We have previously demonstrated the utility of a rule-in/rule-out strategy for myocardial infarction (MI) using glycemic biomarkers in combination with cardiac troponin in the emergency department (ED). Given that the cost of assessing patients with possible MI in the ED is increasing, we sought to compare the health services cost of our previously identified early rule-in/rule-out approaches for MI among patients who present to the ED with symptoms suggestive of acute coronary syndrome (ACS).
We compared the cost differences between different rule-in/rule-out strategies for MI using presentation cardiac troponin I (cTnI), high-sensitivity cTnI (hs-cTnI), high-sensitivity cardiac troponin T (hs-cTnT), glucose, and/or hemoglobin A1c (Hb A1c) in 1137 ED patients (7-day MI n = 133) as per our previously defined algorithms and compared them with the European Society of Cardiology (ESC) 0-h algorithm-cutoffs. Costs associated with each decision model were obtained from site-specific sources (length of stay) and provincial sources (Ontario Case Costing Initiative).

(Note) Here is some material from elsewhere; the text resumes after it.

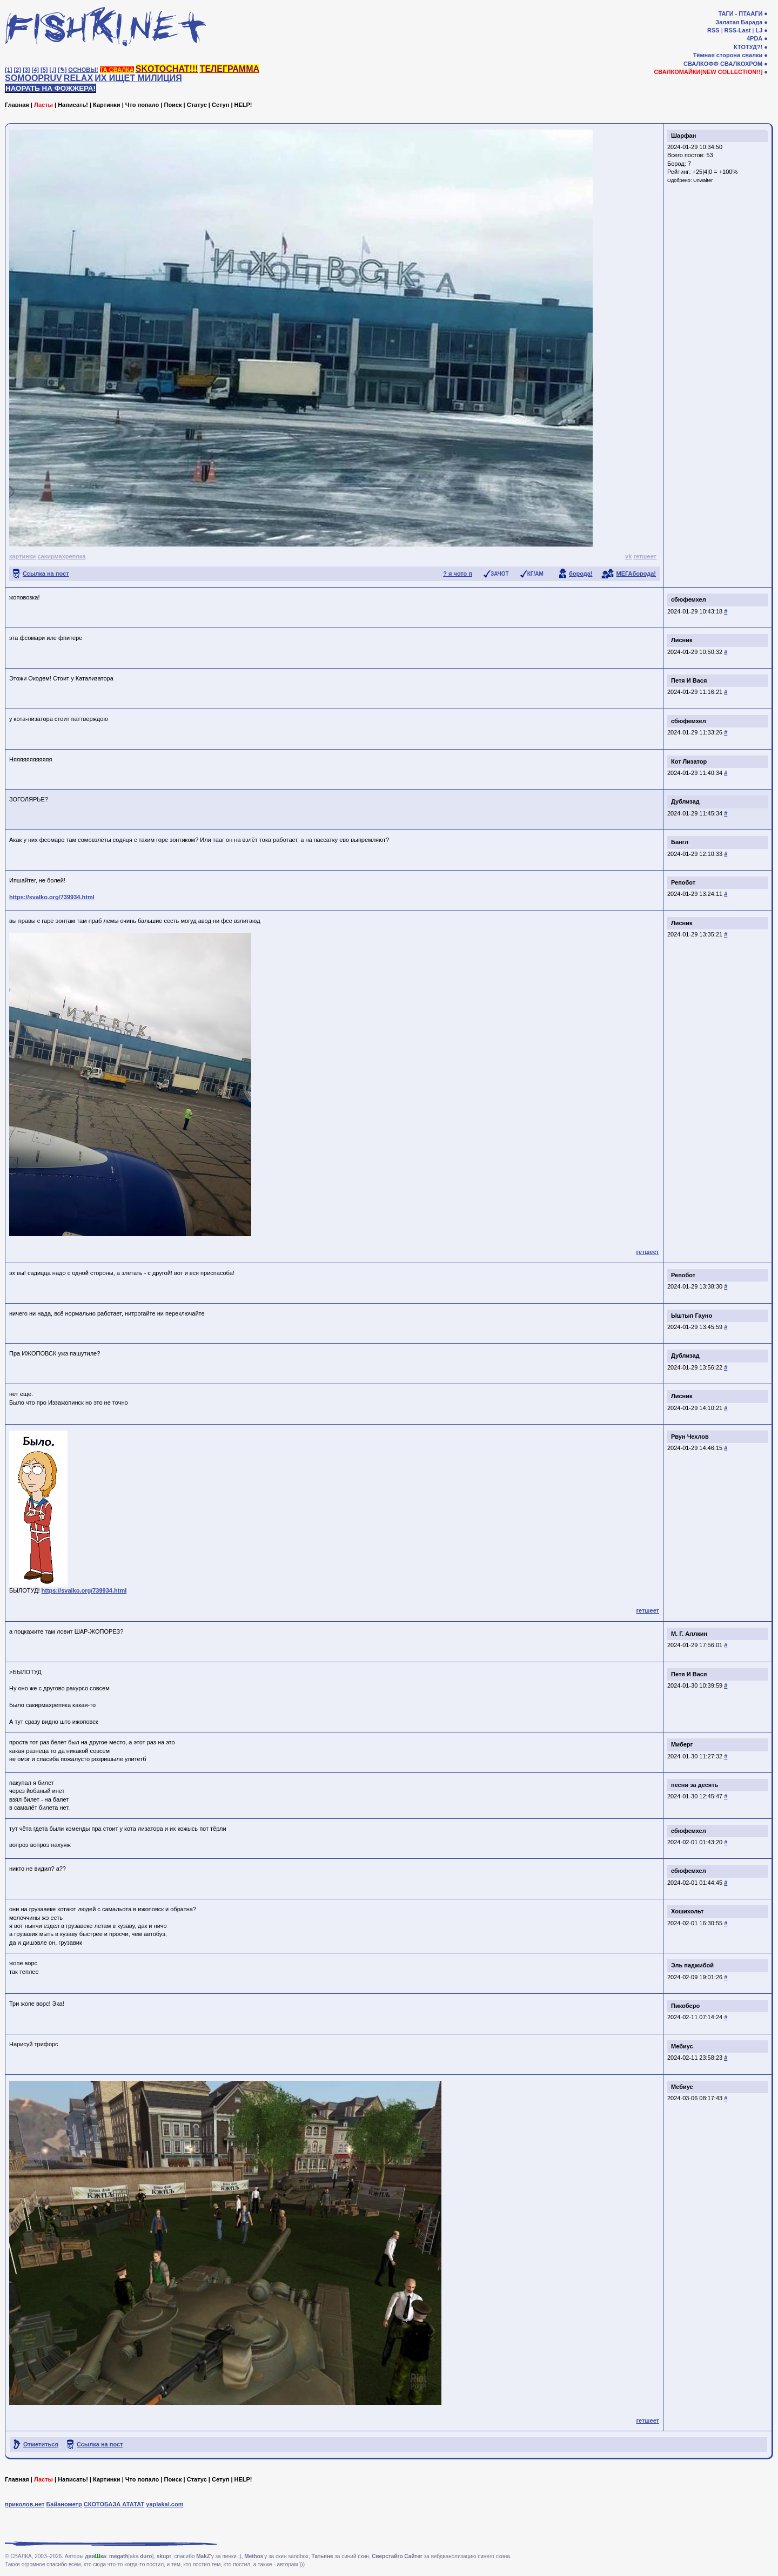 This screenshot has height=2576, width=778. I want to click on ? я чото п, so click(457, 573).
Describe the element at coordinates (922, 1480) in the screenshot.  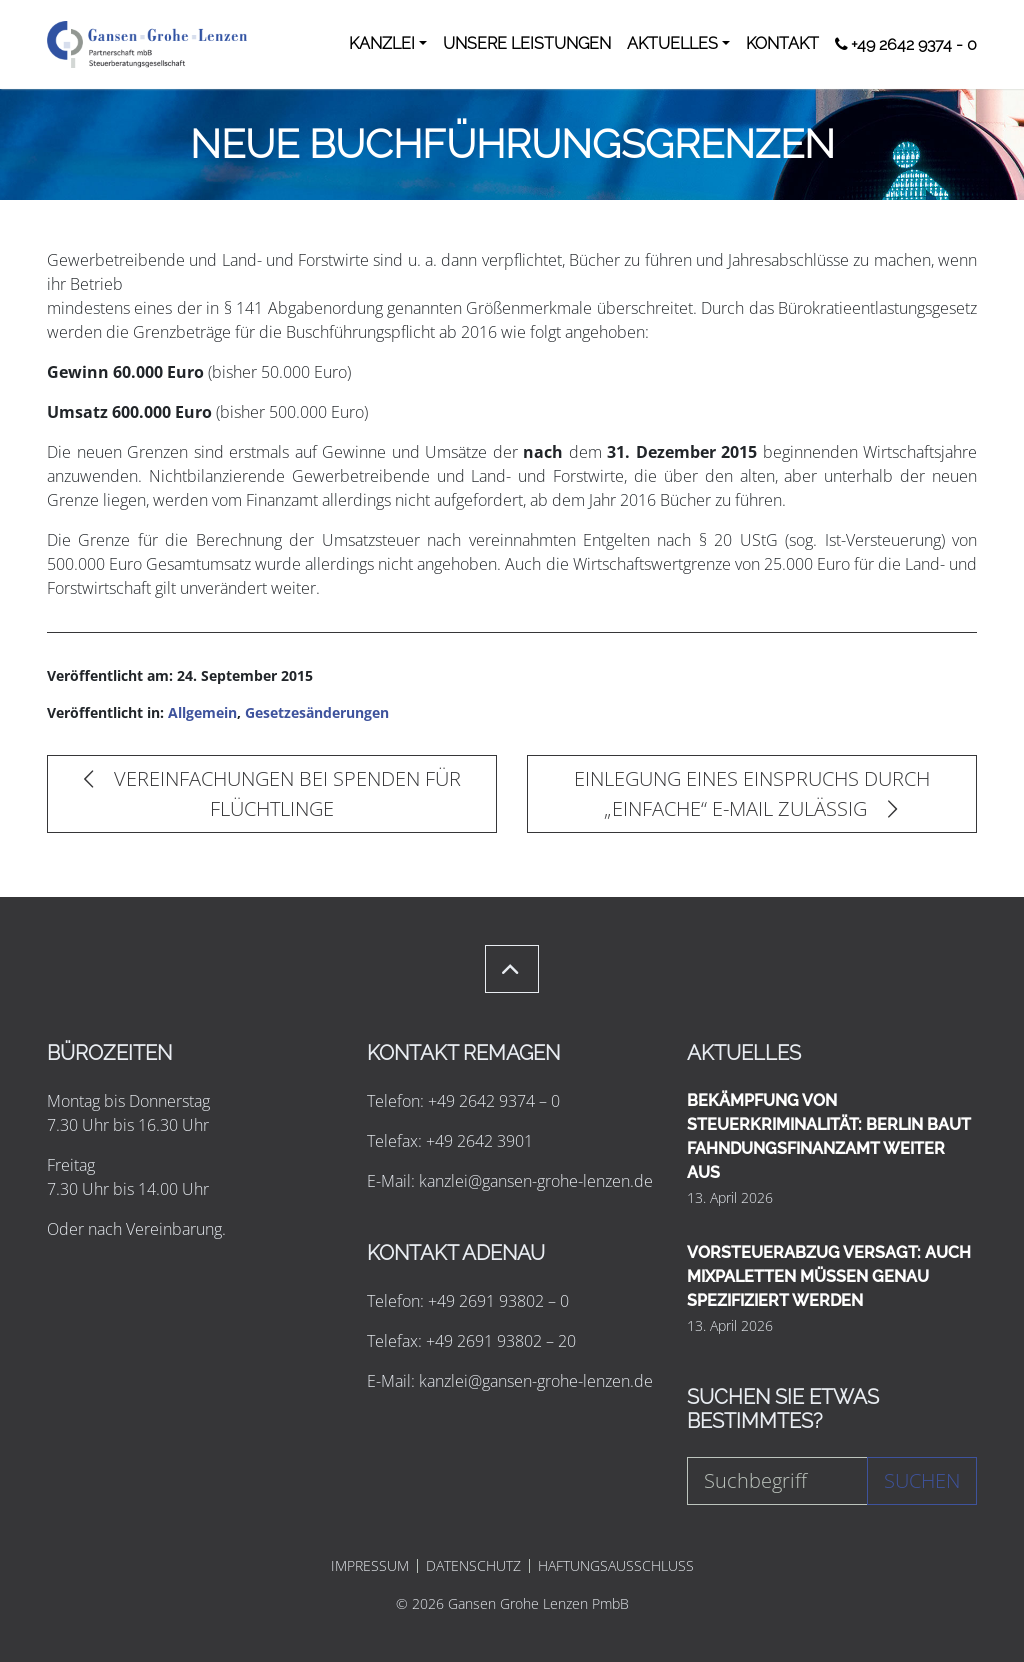 I see `Suchen` at that location.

Algorithms incorporating cardiac troponin and glucose for early rule-in/rule-out were the most cost effective and clinically safest methods (i.e., ≤1 MI missed) for early decision making, with hs-cTnI and glucose yielding lower costs compared to cTnI and glucose, despite the higher price for the hs-cTnI test. The addition of Hb A1c to the algorithms increased the cost of these algorithms but did not miss any additional patients with MI. Applying the ESC 0-h algorithm-cutoffs for hs-cTnI and hs-cTnT were the most costly.
Rule-in/rule-out algorithms incorporating presentation glucose with high-sensitivity cardiac troponin are the safest and most cost-effective options as compared to the ESC 0-h algorithm-cutoffs.